The bottom line: “If someone consistently has difficulty falling or staying asleep, they likely have insomnia,” says Gowda. “They should seek out the gold standard treatment from a sleep specialist training in CBT-I (Cognitive Behavioral Therapy for Insomnia).

This treatment addresses many reasons you might struggle to fall asleep and can positively impact your daytime functioning and nighttime sleep.

Tips for falling asleep more easily 

If you struggle to fall asleep or sleep off too quickly, here are expert-backed tips from Gowda for improving the time it takes to fall asleep:

  1. Establishing a routine, especially a consistent morning wake time, can significantly improve your ability to fall asleep. Go to bed and wake up at fixed times every day, including weekends.
  2. Make your bed a sleep haven by only getting in bed when sleepy and ready to fall asleep. Also, limit how much time you spend in bed doing wakeful activities.
  3. Limit stimulating activity and light exposure from bright lights and screens leading up to bedtime to help relax your mind and body in preparation for sleep.
  4. Get your daily dose of sunlight. This can help regulate your master clock, which can help regulate sleep.
  5. Become more physically active by working out and also moving around during the day to help your body feel more sleepy and ready for bed at night.
  6. Limit eating food three to four hours before bed if you struggle with reflux, affecting your ability to fall asleep.
  7. Create a protective bedroom environment that is cool, dark, and quiet with white noise or earplugs, blackout shades or
    cool bedding, and a lower room temperature.
  8. Limit taking stimulants like caffeine or take them earlier in the day.
  9. Engage in deep breathing and relaxation exercises such as meditation, visualizations, and body scans to help calm your mind and body.
  10. Journal or offload excessive worry on pen and paper hours before bedtime to help clear your mind as you get in bed.

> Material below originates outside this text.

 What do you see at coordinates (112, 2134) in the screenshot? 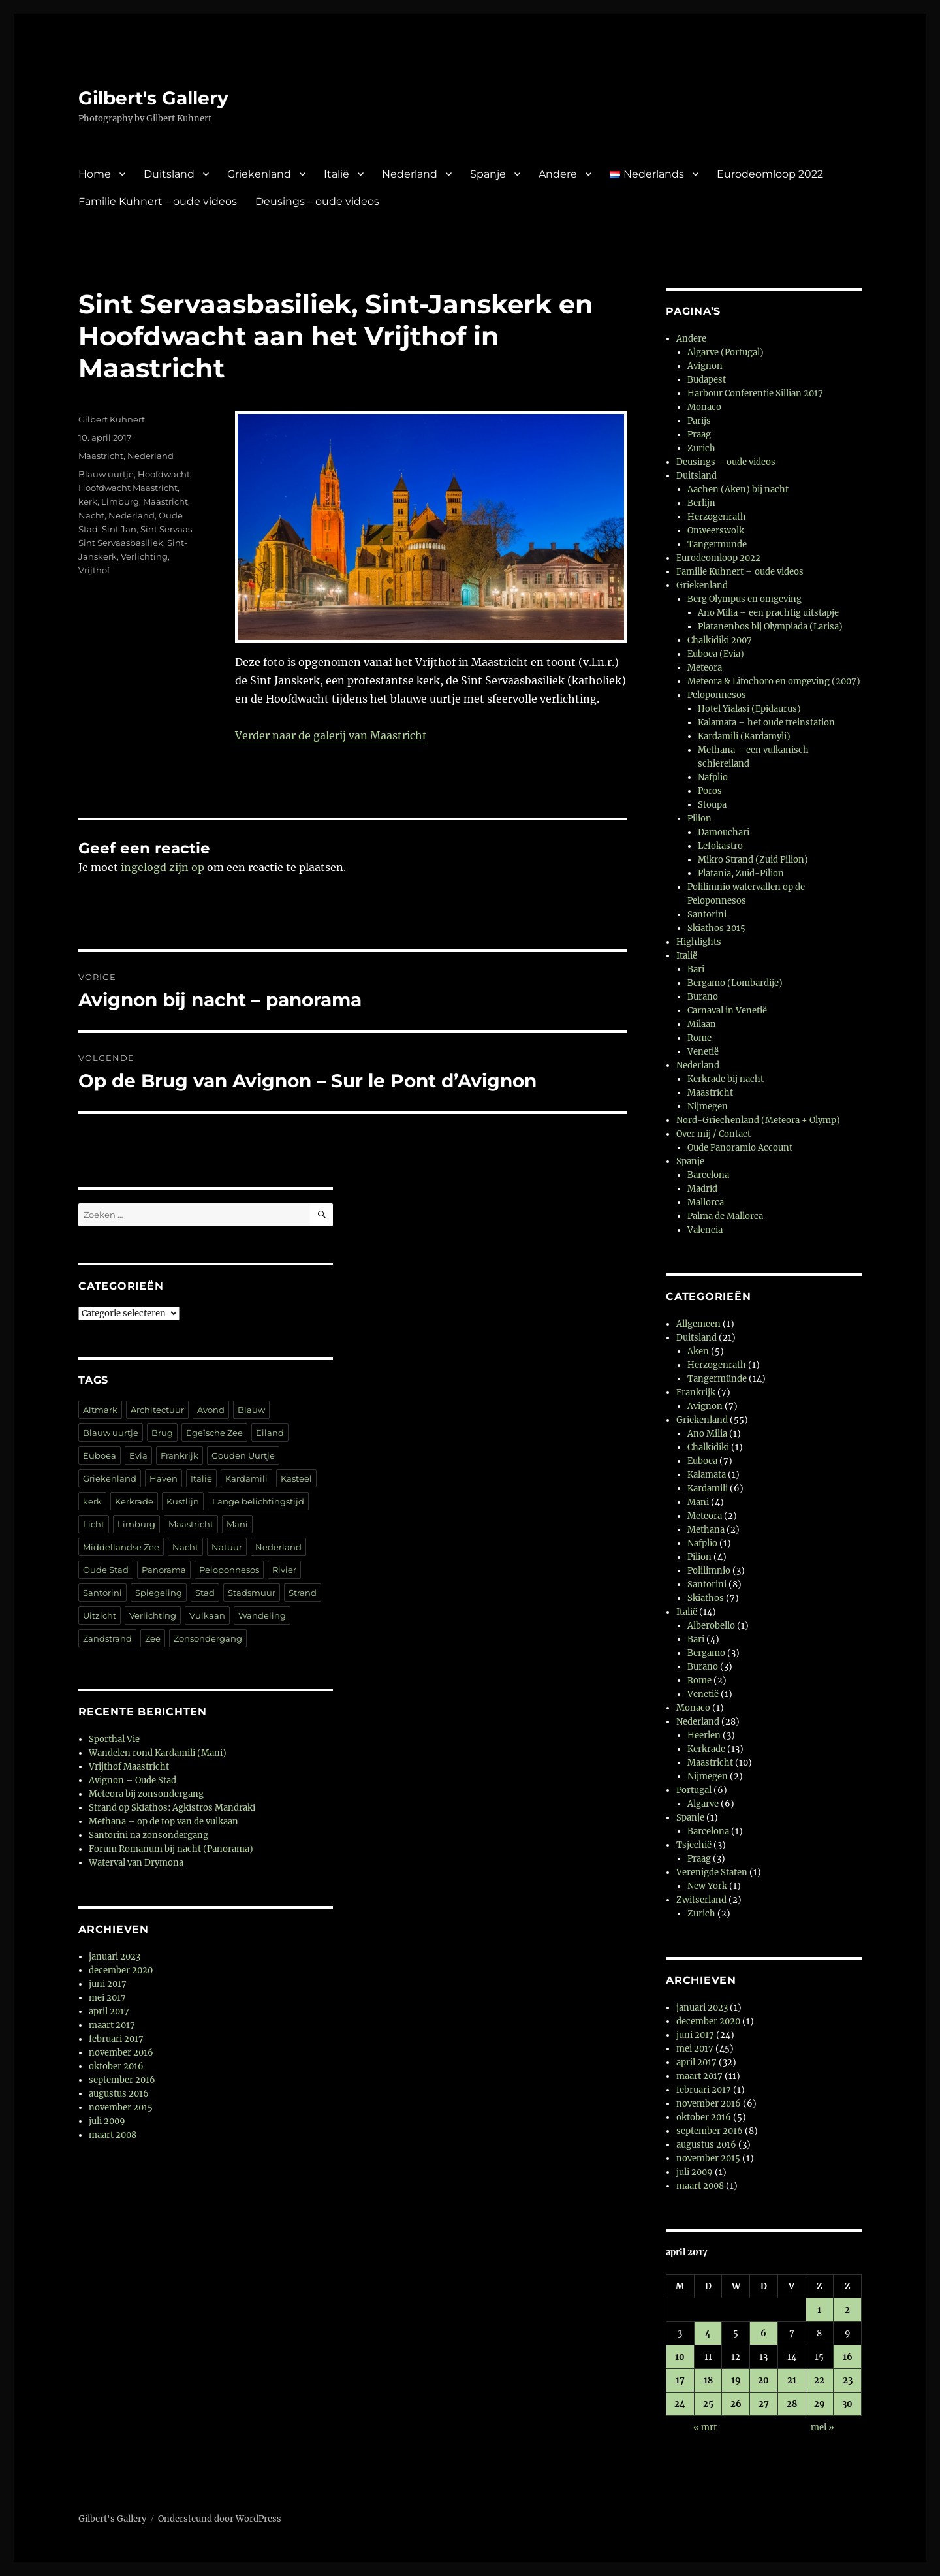 I see `maart 2008` at bounding box center [112, 2134].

If you’re consistently struggling to fall asleep, Gowda recommends getting CBT-I from a trained professional.


Is it normal to take hours to fall asleep?

No, it’s not normal to take hours to fall asleep. See a doctor if you struggle to fall asleep after following sleep hygiene practices.

How long does it take an average person to fall asleep? 

It takes an average person 10 to 20 minutes to fall asleep.

Should it take 30 minutes to fall asleep? 

It’s normal for a person to take 30 minutes to fall asleep. It means their body and mind are relaxed enough for sleep.

Why does it take so long for me to fall asleep? 

It might take so long to fall asleep if you get in bed when your body is still alert and awake, from reasons like worry and anxiety, stimulation from screen use, eating, taking caffeine, or exercising during bedtime.